We made our way to the sanctuary and gawked at its immensity. Besides being fairly ginormous, it was fully loaded- not only with long lines of comfy, plush chairs, but with the choicest sound and visual tech you’re likely to find this side of Madison Square Garden. There’s no point in denying that everything about the stage resembled a high profile rock band doing their sound check; I expect that was precisely the feel the church’s leaders wanted to achieve. Why are so many people suspicious of these aesthetic elements? I thought to myself as I surveyed the auditorium. The postmodern, sound amplifying design of the room, the drapes behind the worship band, the vast array of lights, the massive screens flanking the stage, and the panoply of sound equipment conveyed the atmosphere of going to a rock show with your friends, that mysterious synthesis of the no big deal and the monumentally epic that the live rock and roll experience fuses together with primal, community binding power. It occurred to me as I watched people find their seats and the band finish their preparation that the rock concert may just be ideal for embodying the high/low paradoxes of the church. Obviously the church has something to say and be that not even U2 can do, but anyone who’s ever been to one of their shows can testify that the polarities of the reverent and anarchic, the sacred and the dirt-under-your-fingernails-earthly quixotically, heartmeltingly coincide interactively in that time and place. Maybe taking notes isn’t such a bad idea?
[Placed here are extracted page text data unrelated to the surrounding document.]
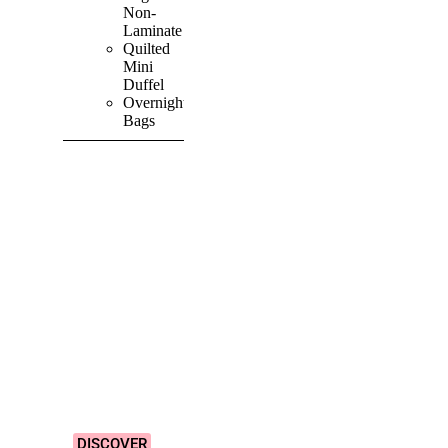
Non-
Laminate
Quilted
Mini
Duffel
Overnight
Bags
SHOP ALL
PRODUCTS
Vibrant
&
Colourful
Designs!
DISCOVER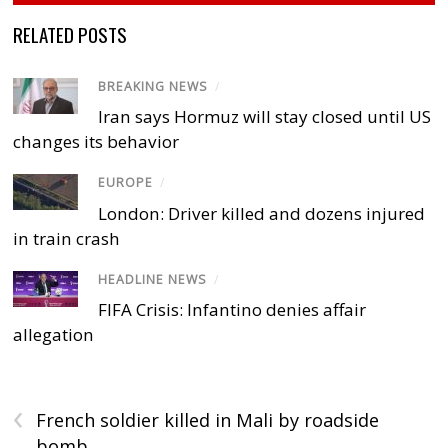
RELATED POSTS
BREAKING NEWS
/
Iran says Hormuz will stay closed until US
changes its behavior
EUROPE
/
London: Driver killed and dozens injured
in train crash
HEADLINE NEWS
/
FIFA Crisis: Infantino denies affair
allegation
‹
French soldier killed in Mali by roadside
bomb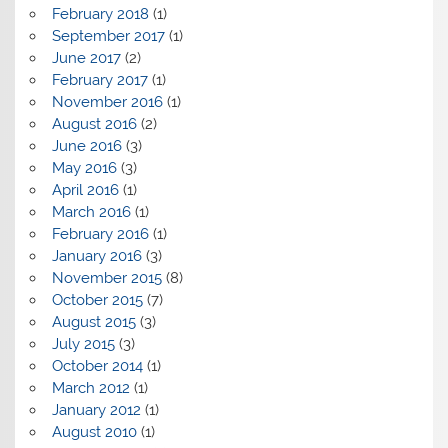
February 2018
(1)
September 2017
(1)
June 2017
(2)
February 2017
(1)
November 2016
(1)
August 2016
(2)
June 2016
(3)
May 2016
(3)
April 2016
(1)
March 2016
(1)
February 2016
(1)
January 2016
(3)
November 2015
(8)
October 2015
(7)
August 2015
(3)
July 2015
(3)
October 2014
(1)
March 2012
(1)
January 2012
(1)
August 2010
(1)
Again, just lay your prejudgments on the table. What critiques do you immediately want to offer as you picture all of this? What words come to mind? (I promise I’ve thought of them before, too.) Spectacle? Sure, call it spectacle. Entertainment? That depends on what you mean. Entertainment can mean something exciting that holds your attention, but it also frequently carries a pejorative connotation along the lines of “all flash, zero content.” Detractors would probably categorize everything about the worship team’s performance as gimmick but really: does a pop culture-informed methodology make whatever you do a priori inferior? Why does it seem that for many observers who share my doctrinal persuasion, simply noting that these elements exist in a church’s philosophy of ministry is enough to condemn it- where’s the warrant? What biblical principles make Ira Sankey pleasing to God but Hillsong United anathema? Or any of the other arbitrary non-issues that are inflated into ecclesiastical Maginot Lines to guard the borders of our precious, comfortable preferences? A fresh sense of the ridiculousness of much of the worship wars cascaded over my consciousness as I felt my spirit begin to soar with adoration of the God who delights in the exuberant singing of His people.

So yes, I discovered a number of things to like about this church’s style: it’s down to earth, intelligible to the average secular humanist who gets pressured into checking out his buddy’s church, non-threatening, and even has at least a modicum of orthodox theology. The people who attend this church look like the people you work next to Monday through Friday; none of them look like militia members who spend their free time field stripping their rifles and writing manifestoes or like the hysterical street corner shouters who distribute apocalyptic literature in their ankle length skirts even when it’s -20 degrees out. They seem so disarmingly normal. Normal, by the way, is pretty wide ranging: hip college dudes with flannel and skinny jeans, with it thirtysomethings sporting goatees and North Face vests, grandmas and grandpas in cashmere and corduroy… This was definitely not a big college age love-in we were attending. Here wounded, self-conscious millennials, Gen-Xers, and disenfranchised boomers could all come to hear answers to questions they’ve never been able to articulate and not fear they would be identified as pariahs upon entering. I found myself feeling incredibly at ease in their company, felt like the church’s existence as a maligned substratum of society really was due to the miracle of new birth and not due to reactionary tribal distinctions that have calcified within our various traditions.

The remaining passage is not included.